Today, 100 percent of Datura’s products are made in New York out of natural, luxury fabrics. And even the design is sustainable. “I veer away from trends and try to create timeless and versatile clothes that can be worn in many different ways and for different occasions,” said Borras. “This reduces the need for a huge wardrobe!”
Women in New York are quickly catching on to what the brand stands for. Each month on the Datura Instagram account, they feature an influential community member—a recent one being the artist Camilla Engstrom. But Borras hopes to branch out to a more global audience in the near future, which seems possible given her appreciation for the earth as a whole.
What’s the story behind the name Datura?
Datura is a flower also called the ‘moon flower’ or ‘devil’s trumpet.’ It comes out at night and has a very intense, sweet, and bewitching smell. In the past, it was used as a tea and witches thought they could fly after drinking it. It’s a very hallucinogenic drug and has been used by many different cultures over the years. I liked the idea of something being so beautiful and attractive but dangerous at the same time—like nature, beauty, and life. It commands respect.
How does the Datura style and aesthetic reflect your background?
I was brought up in the Mediterranean in Mallorca and the nature there is beautiful, raw, and pure. The water is crystal clear, the sand is white and soft, and the the rocks and mountainous landscape are so beautifully dramatic. That environment is how I remember my childhood—very pure, simple, safe and free. When I moved to live in the city, I missed that feeling and wanted to bring those elements into it in some way.

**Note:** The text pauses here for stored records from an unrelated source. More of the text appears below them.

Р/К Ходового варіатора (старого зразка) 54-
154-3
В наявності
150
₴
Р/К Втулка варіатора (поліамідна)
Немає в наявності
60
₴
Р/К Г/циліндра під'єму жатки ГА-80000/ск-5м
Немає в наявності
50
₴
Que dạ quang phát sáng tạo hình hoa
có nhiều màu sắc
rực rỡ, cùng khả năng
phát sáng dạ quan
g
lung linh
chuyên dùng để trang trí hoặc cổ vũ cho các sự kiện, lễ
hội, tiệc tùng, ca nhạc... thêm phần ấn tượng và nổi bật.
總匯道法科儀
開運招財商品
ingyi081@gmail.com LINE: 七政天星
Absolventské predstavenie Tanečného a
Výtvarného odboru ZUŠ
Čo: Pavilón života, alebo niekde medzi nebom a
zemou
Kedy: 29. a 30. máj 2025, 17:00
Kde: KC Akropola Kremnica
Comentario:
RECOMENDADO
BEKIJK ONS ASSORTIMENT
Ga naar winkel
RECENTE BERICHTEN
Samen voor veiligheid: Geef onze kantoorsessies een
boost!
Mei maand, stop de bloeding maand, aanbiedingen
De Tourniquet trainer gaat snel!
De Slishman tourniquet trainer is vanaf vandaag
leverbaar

How would you describe the Datura style?
The color palette of my pieces, the movement of the fabrics, the feel, softness, flow and fit are very natural and give the women that wear them a sense of freedom that I think is very sexy.
How is your brand’s manifesto is rooted in environmentalism?

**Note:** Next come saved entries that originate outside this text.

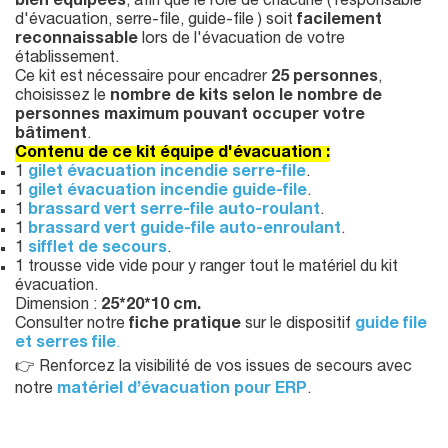
bien équipées
, afin que le rôle de chacune ( responsable
d'évacuation, serre-file, guide-file ) soit
facilement
reconnaissable
lors de l'évacuation de votre
établissement.
Ce kit est nécessaire pour encadrer
25 personnes
,
choisissez le
nombre de kits selon le nombre de
personnes maximum pouvant occuper votre
bâtiment
.
Contenu de ce kit équipe d'évacuation :
1
gilet évacuation incendie serre-file
.
1
gilet évacuation incendie guide-file
.
1
brassard vert serre-file auto-roulant
.
1
brassard vert guide-file auto-enroulant
.
1
sifflet de secours
.
1 trousse vide vide pour y ranger tout le matériel du kit
évacuation.
Dimension :
25*20*10 cm.
Consulter notre
fiche pratique
sur le dispositif
guide file
et serres file
.
👉 Renforcez la visibilité de vos issues de secours avec
notre
matériel d’évacuation pour ERP
.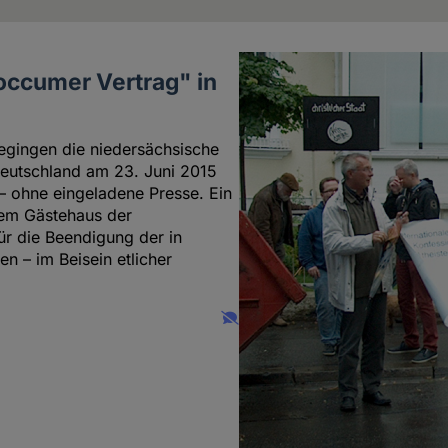
occumer Vertrag" in
gingen die niedersächsische
Deutschland am 23. Juni 2015
– ohne eingeladene Presse. Ein
dem Gästehaus der
r die Beendigung der in
n – im Beisein etlicher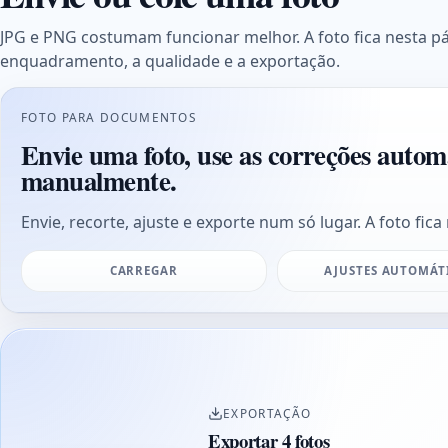
JPG e PNG costumam funcionar melhor. A foto fica nesta p
enquadramento, a qualidade e a exportação.
FOTO PARA DOCUMENTOS
Envie uma foto, use as correções autom
manualmente.
Envie, recorte, ajuste e exporte num só lugar. A foto fica 
CARREGAR
AJUSTES AUTOMÁT
EXPORTAÇÃO
Exportar 4 fotos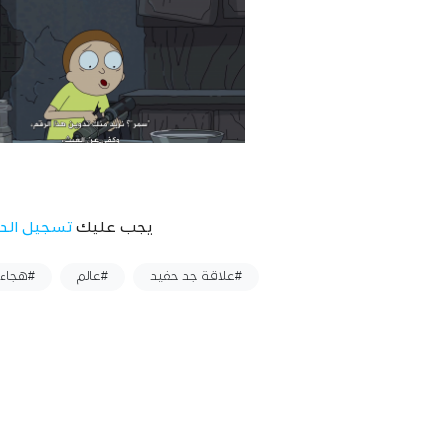
يجب عليك
تسجيل الد
وسوم :
#علاقة جد حفيد
#عالم
#هجاء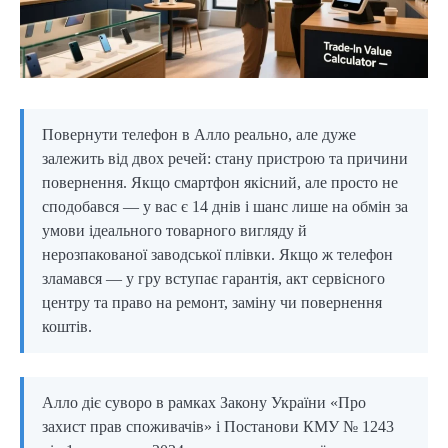
Повернути телефон в Алло реально, але дуже
залежить від двох речей: стану пристрою та причини
повернення. Якщо смартфон якісний, але просто не
сподобався — у вас є 14 днів і шанс лише на обмін за
умови ідеального товарного вигляду й
нерозпакованої заводської плівки. Якщо ж телефон
зламався — у гру вступає гарантія, акт сервісного
центру та право на ремонт, заміну чи повернення
коштів.
Алло діє суворо в рамках Закону України «Про
захист прав споживачів» і Постанови КМУ № 1243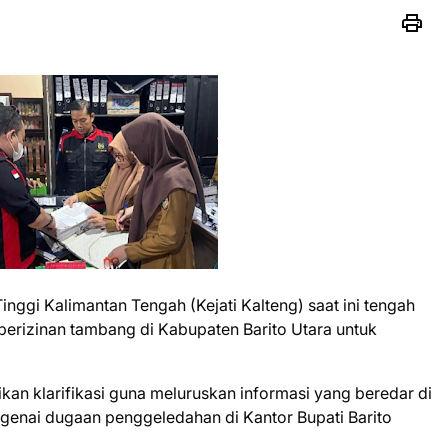
nggi Kalimantan Tengah (Kejati Kalteng) saat ini tengah
erizinan tambang di Kabupaten Barito Utara untuk
ikan klarifikasi guna meluruskan informasi yang beredar di
ngenai dugaan penggeledahan di Kantor Bupati Barito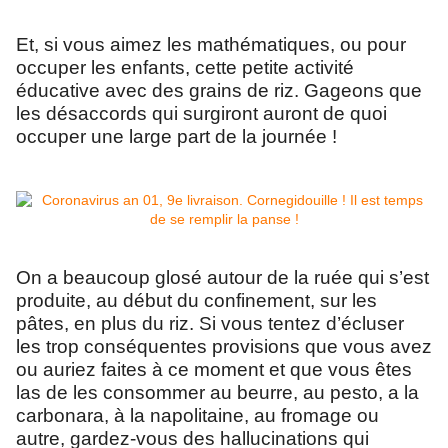
Et, si vous aimez les mathématiques, ou pour
occuper les enfants, cette petite activité
éducative avec des grains de riz. Gageons que
les désaccords qui surgiront auront de quoi
occuper une large part de la journée !
On a beaucoup glosé autour de la ruée qui s’est
produite, au début du confinement, sur les
pâtes, en plus du riz. Si vous tentez d’écluser
les trop conséquentes provisions que vous avez
ou auriez faites à ce moment et que vous êtes
las de les consommer au beurre, au pesto, a la
carbonara, à la napolitaine, au fromage ou
autre, gardez-vous des hallucinations qui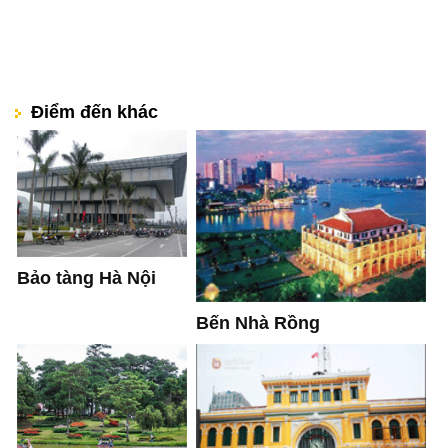
Điểm đến khác
Bảo tàng Hà Nội
Bến Nhà Rồng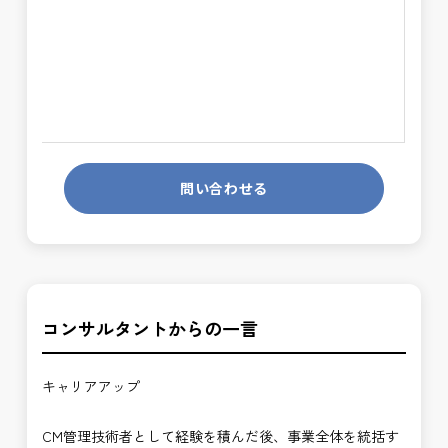
問い合わせる
コンサルタントからの一言
キャリアアップ
CM管理技術者として経験を積んだ後、事業全体を統括す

Using natural fabrics is very important to me. I’ve never liked synthetic materials and I think that natural materials just feel more luxurious anyway. Making small batches means I never overstock. And because I manufacture everything here in New York the carbon footprint is significantly reduced. When it comes to the pieces themselves, I veer away from trends and try to create timeless and versatile clothes that can be worn in many different ways and for different occasions. This reduces the need for a huge wardrobe!
You feature different women on your Instagram account. What connects them to each other? How would you describe the Datura community?
Their empowerment, their inspiration to others, their work, and their personality connects them. Datura women are beautiful for all of the above and have their own individual style and personality.
Personal fashion icons:
Frida Kahlo, Georgia O’Keeffe, and Coco Chanel.
Fashion pet peeve:
Almost everything that comes up when you Google “Coachella.”
Something you would never wear:
Anything that’s trying too hard! I just can’t deal with accessories that have no purpose. They usually make you look, walk, and feel uncomfortable.
Best recent discovery:
Panteha Abareshi
Most prized possession in your closet:
Mostly vintage dresses. I have a few white long embroidered ones that I love wearing in the summer. Also a hand-made Italian leather clutch that is sculpted into pleated flowers. It’s hard to describe, but it’s very special and from the 80s.
Where you hope to see your brand in the next few years:
I want to open up offline locations in different cities and destinations and carry on with the Member Styles in different and interesting corners of the world.